Associations between ketone bodies and fasting plasma glucose in individuals with post-pancreatitis prediabetes
Published in Archives of Physiology and Biochemistry, 2020
Sakina H. Bharmal, Sayali A. Pendharkar, Ruma G. Singh, David Cameron-Smith, Maxim S. Petrov
Insulin has a stimulatory effect on cholesterol synthesis (Lakshmanan et al.1973). Evidence from pre-clinical and clinical studies has demonstrated that mevalonate (a biomarker of cholesterol synthesis) is inversely associated with BHB (Parker et al.1984, Kemper et al.2015). In the present study, BHB changed by −0.55 mmol/L (p = .008) with every unit change in LDL:HDL cholesterol, in individuals with PPP. This inverse association between BHB and LDL:HDL cholesterol can be explained by the insulin’s regulation of the cholesterol biosynthetic pathway. Cholesterol is synthesised from acetyl-CoA. The enzyme HMG-CoA synthase catalyses the conversion of acetyl-CoA to HMG-CoA, which is the intermediary step in both ketogenesis and cholesterol synthesis (Liscurn 2002).
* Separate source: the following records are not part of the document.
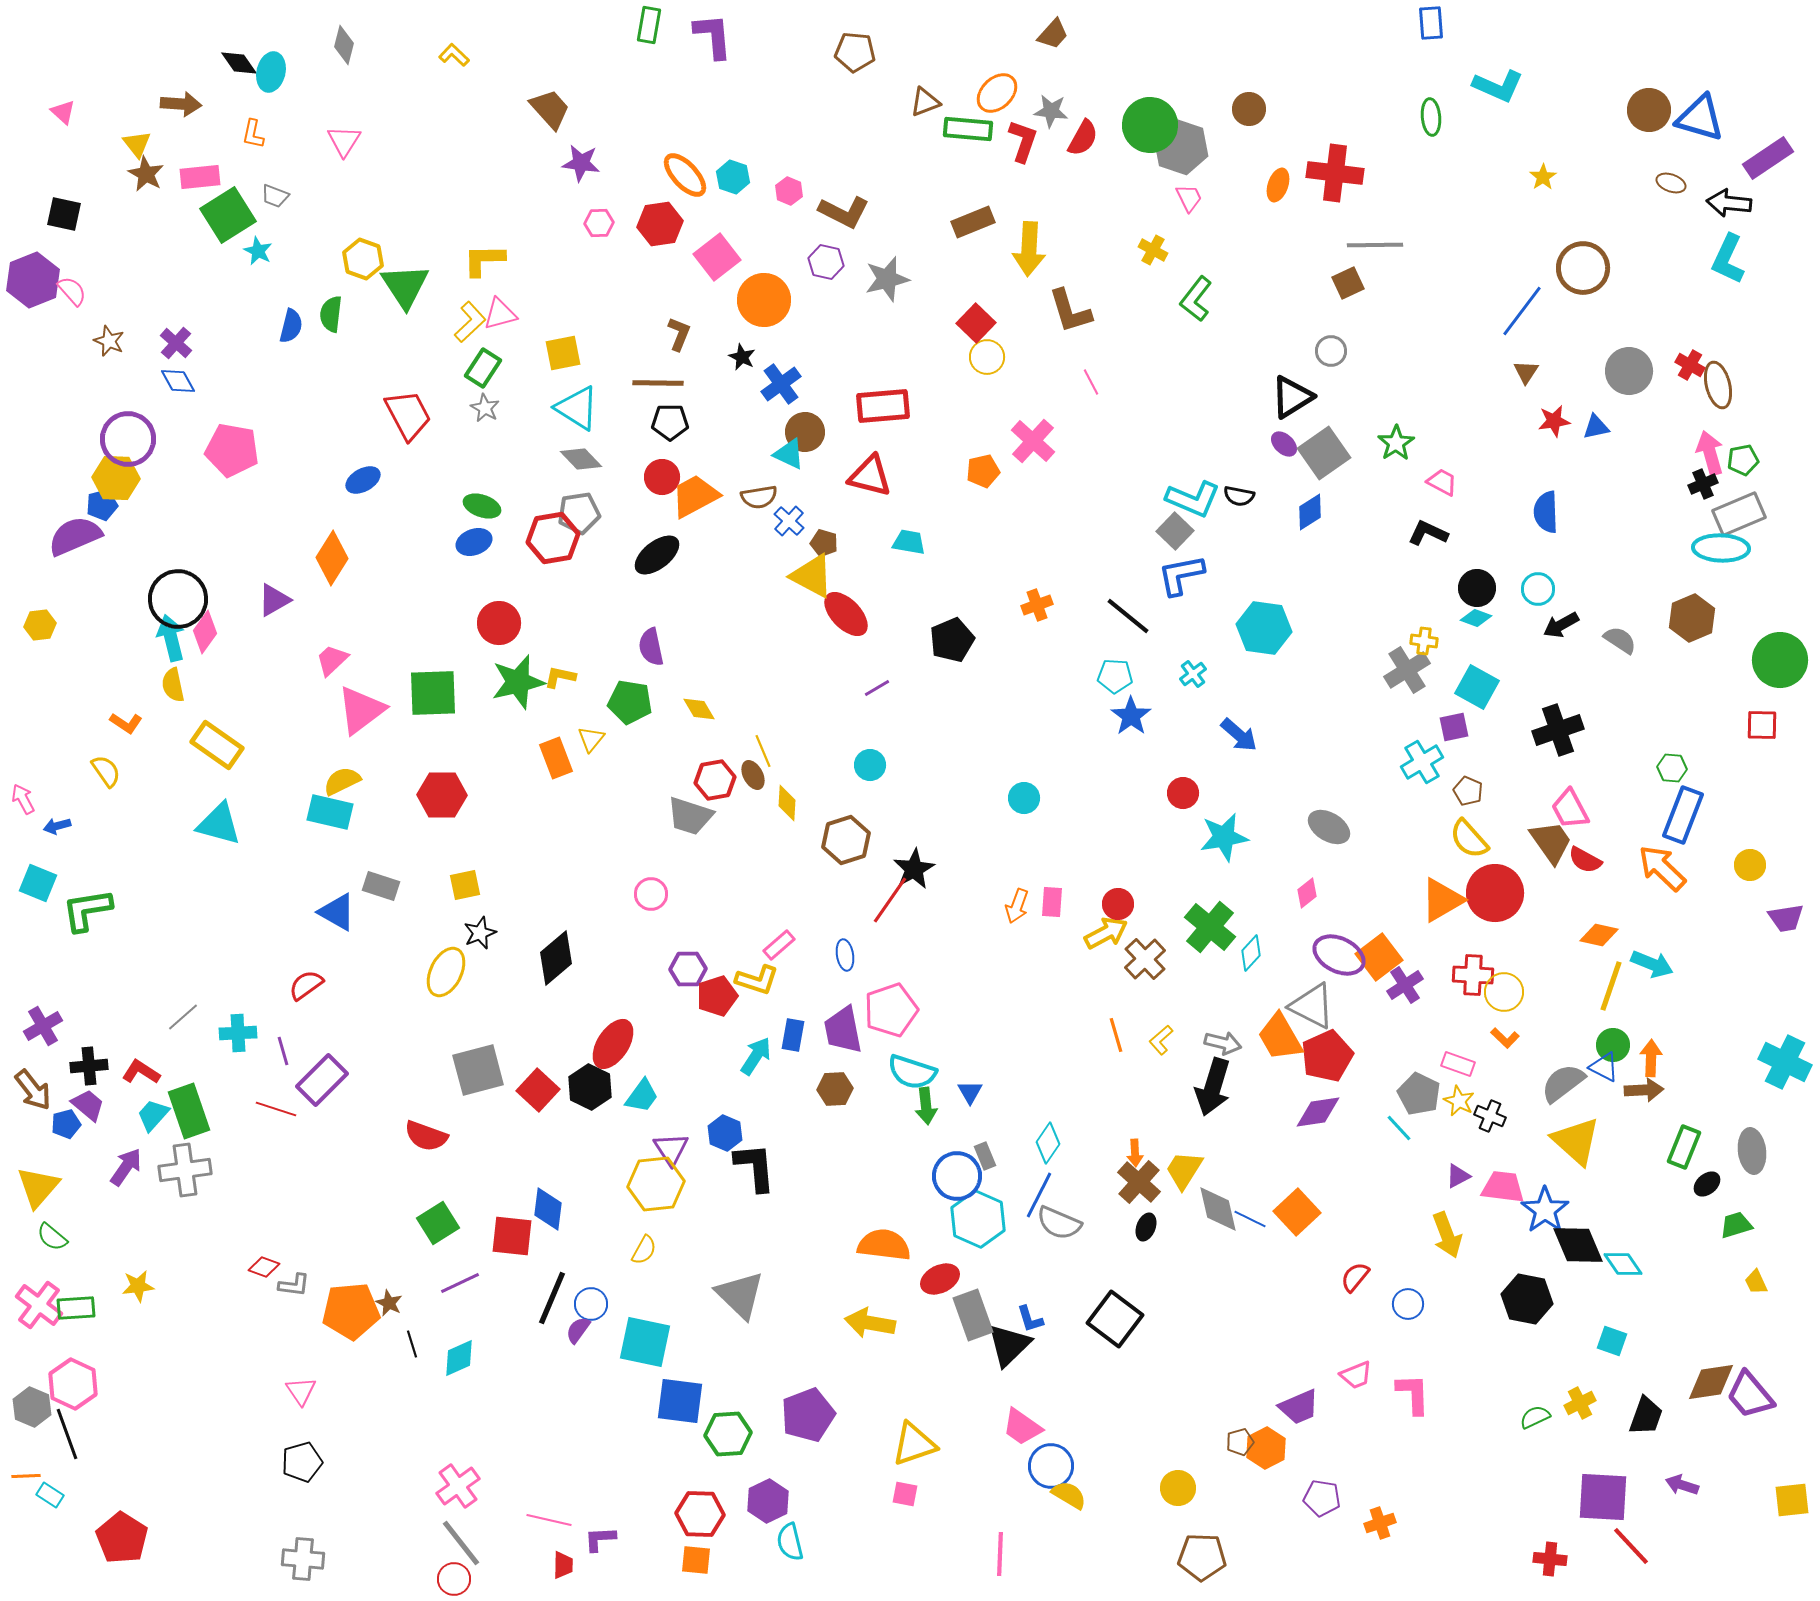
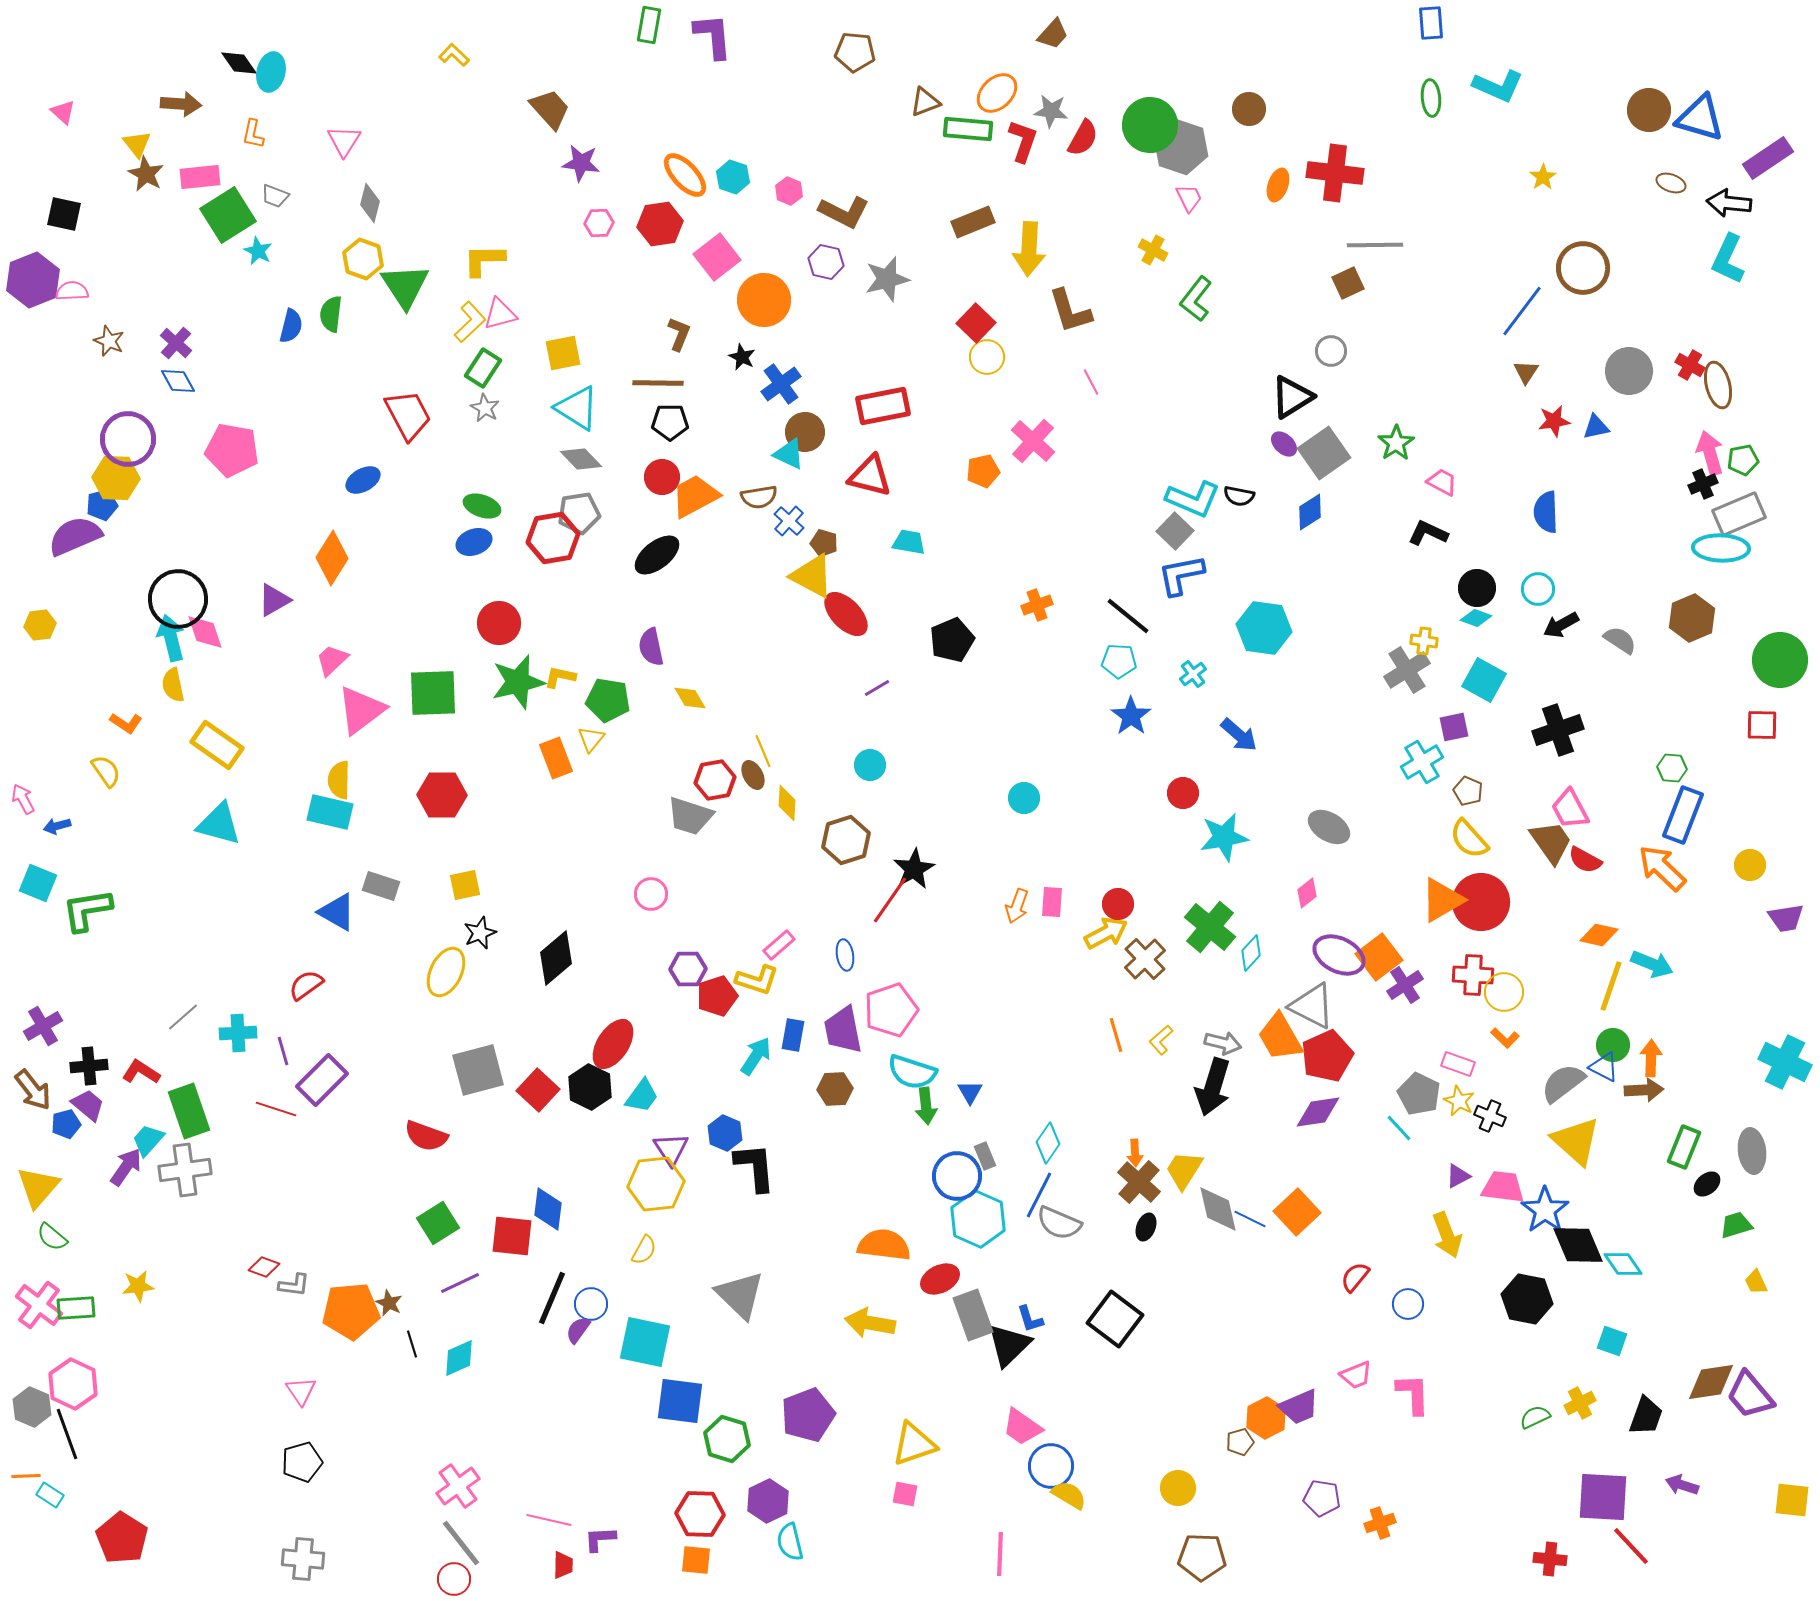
gray diamond at (344, 45): moved 26 px right, 158 px down
green ellipse at (1431, 117): moved 19 px up
pink semicircle at (72, 291): rotated 52 degrees counterclockwise
red rectangle at (883, 406): rotated 6 degrees counterclockwise
pink diamond at (205, 632): rotated 54 degrees counterclockwise
cyan pentagon at (1115, 676): moved 4 px right, 15 px up
cyan square at (1477, 687): moved 7 px right, 7 px up
green pentagon at (630, 702): moved 22 px left, 2 px up
yellow diamond at (699, 709): moved 9 px left, 11 px up
yellow semicircle at (342, 781): moved 3 px left, 1 px up; rotated 63 degrees counterclockwise
red circle at (1495, 893): moved 14 px left, 9 px down
cyan trapezoid at (153, 1115): moved 5 px left, 25 px down
green hexagon at (728, 1434): moved 1 px left, 5 px down; rotated 21 degrees clockwise
orange hexagon at (1266, 1448): moved 30 px up
yellow square at (1792, 1500): rotated 12 degrees clockwise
There are two forms of the HMG-CoA enzyme, of which one is involved in ketogenesis whereas the other catalyses the conversion of HMG-CoA to mevalonate (Liscurn 2002). Given that the initial steps of ketone and cholesterol synthesis are identical, it is conceivable that, in PPP, high plasma levels of insulin modulate the cAMP-dependent signal transduction pathway (Bruss 1997, Omar et al.2009) to favour synthesis of mevalonate and subsequently cholesterol.